Saved entries
::::::::::
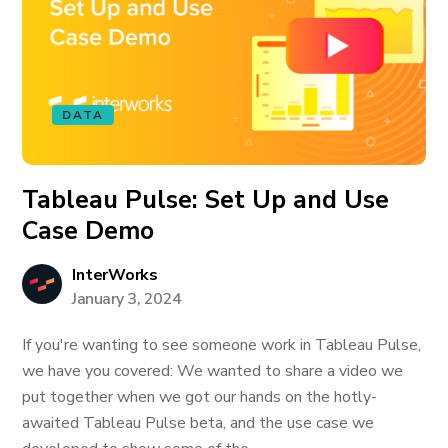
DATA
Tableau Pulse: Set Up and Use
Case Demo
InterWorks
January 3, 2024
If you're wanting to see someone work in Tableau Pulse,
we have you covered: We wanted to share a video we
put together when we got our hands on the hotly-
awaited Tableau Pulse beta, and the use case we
::::::::::
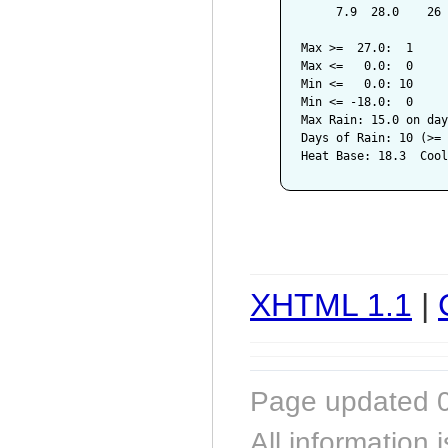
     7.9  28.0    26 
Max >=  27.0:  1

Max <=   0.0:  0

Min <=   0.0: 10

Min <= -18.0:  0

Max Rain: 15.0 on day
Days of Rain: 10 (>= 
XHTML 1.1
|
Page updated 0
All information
::::::::::
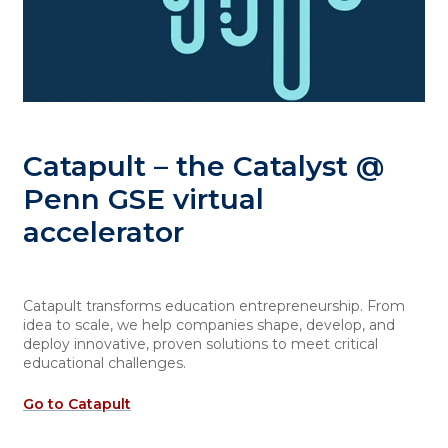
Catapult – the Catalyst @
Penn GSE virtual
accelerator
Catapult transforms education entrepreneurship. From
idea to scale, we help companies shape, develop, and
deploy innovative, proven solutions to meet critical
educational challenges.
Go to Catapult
::::::::::
**Exercise aim:** Search the records for the word "Tableau" and return every line that holds it.

**Expected answer:**
Tableau Pulse: Set Up and Use
If you're wanting to see someone work in Tableau Pulse,
awaited Tableau Pulse beta, and the use case we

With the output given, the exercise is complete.